= Impeachment in Vermont =

Political process in Vermont

In the United States state of Vermont, the practice of impeachment has existed since its pre-statehood era as the Vermont Republic and has continued into its existence as a state since 1791. Impeachment allows a legislative body to remove an official from office after a trial.

Over the course of Vermont's pre-statehood history, the term "impeachment" was used to describe a broad variety of actions, including, at times, the removal of legislators. This inconsistency over the history of Vermont as to what constitutes an "impeachment" has complicated historians' efforts to fully document the history of impeachment in Vermont.

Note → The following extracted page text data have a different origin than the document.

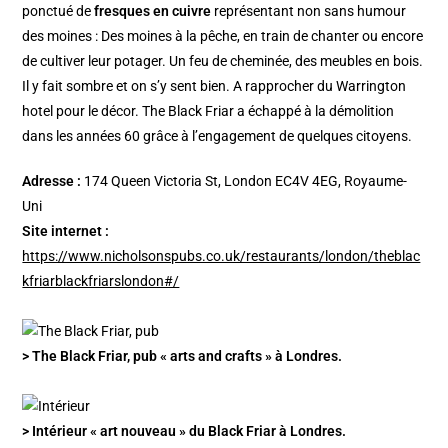
ponctué de
fresques en cuivre
représentant non sans humour
des moines : Des moines à la pêche, en train de chanter ou encore
de cultiver leur potager. Un feu de cheminée, des meubles en bois.
Il y fait sombre et on s’y sent bien. A rapprocher du Warrington
hotel pour le décor. The Black Friar a échappé à la démolition
dans les années 60 grâce à l’engagement de quelques citoyens.
Adresse :
174 Queen Victoria St, London EC4V 4EG, Royaume-
Uni
Site internet :
https://www.nicholsonspubs.co.uk/restaurants/london/theblac
kfriarblackfriarslondon#/
> The Black Friar, pub « arts and crafts » à Londres.
> Intérieur « art nouveau » du Black Friar à Londres.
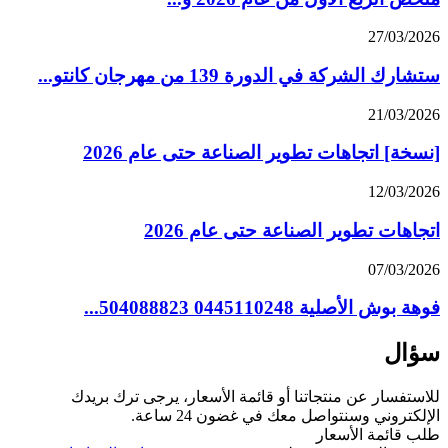
27/03/2026
ستشارك الشركة في الدورة 139 من مهرجان كانتو...
21/03/2026
[نسخة] اتجاهات تطوير الصناعة حتى عام 2026
12/03/2026
اتجاهات تطوير الصناعة حتى عام 2026
07/03/2026
فوهة بوش الأصلية 0445110248 504088823...
سؤال
للاستفسار عن منتجاتنا أو قائمة الأسعار، يرجى ترك بريدك
الإلكتروني وسنتواصل معك في غضون 24 ساعة.
طلب قائمة الأسعار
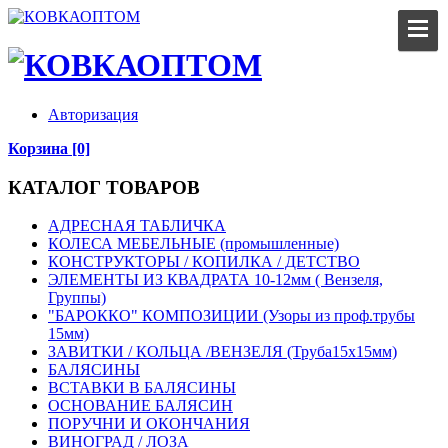
Авторизация
Корзина [0]
КАТАЛОГ ТОВАРОВ
АДРЕСНАЯ ТАБЛИЧКА
КОЛЕСА МЕБЕЛЬНЫЕ (промышленные)
КОНСТРУКТОРЫ / КОПИЛКА / ДЕТСТВО
ЭЛЕМЕНТЫ ИЗ КВАДРАТА 10-12мм ( Вензеля,
Группы)
"БАРОККО" КОМПОЗИЦИИ (Узоры из проф.трубы
15мм)
ЗАВИТКИ / КОЛЬЦА /ВЕНЗЕЛЯ (Труба15х15мм)
БАЛЯСИНЫ
ВСТАВКИ В БАЛЯСИНЫ
ОСНОВАНИЕ БАЛЯСИН
ПОРУЧНИ И ОКОНЧАНИЯ
ВИНОГРАД / ЛОЗА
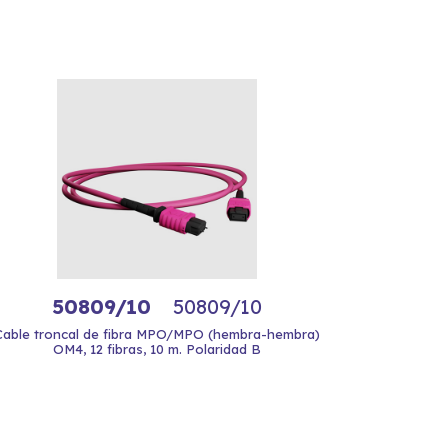
50809/10
50809/10
Cable troncal de fibra MPO/MPO (hembra-hembra)
OM4, 12 fibras, 10 m. Polaridad B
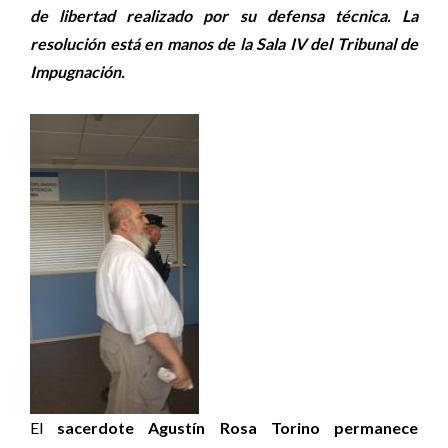
de libertad realizado por su defensa técnica. La
resolución está en manos de la Sala IV del Tribunal de
Impugnación.
El
sacerdote Agustín Rosa Torino permanece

==Republic-era impeachment laws==
The 1777 Constitution of the Vermont Republic gave both the Council of Censors and the Vermont General Assembly the power to impeach by a simple majority vote. The Council of Censors were empowered to impeach any state officer, while the General Assembly's impeachment powers were limited to county officers such as justices of the peace, sheriffs, and county judges. The Governor's Council and the governor or lieutenant governor ("Governor and Council") would together hear the impeachment trial and issue a judgement as to whether the impeached officer was to be removed. This court of impeachment could bring judges of the Supreme Court to sit as advisors to them. The constitution specified that, "Every officer of State, whether judicial or executive, shall be liable to be impeached by the General Assembly, either when in office, or after his resignation, or removal for mal-administration".

The 1786 Vermont Constitution, which amended the previous one, removed the ability of the General Assembly to impeach, meaning that the Council of Censors had the sole authority to impeach officers. It also saw the impeachment clause amended to allow "awarding of costs" to be a consequence of an impeachment ruling.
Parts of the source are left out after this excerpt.